What is required: In the listing that follows, give every line again exactly and omit the pictures.

Dataset content:
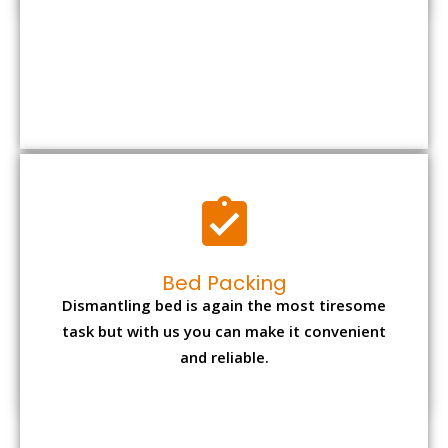
Bed Packing
Dismantling bed is again the most tiresome
task but with us you can make it convenient
and reliable.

Result for this task:
Bed Packing
Dismantling bed is again the most tiresome
task but with us you can make it convenient
and reliable.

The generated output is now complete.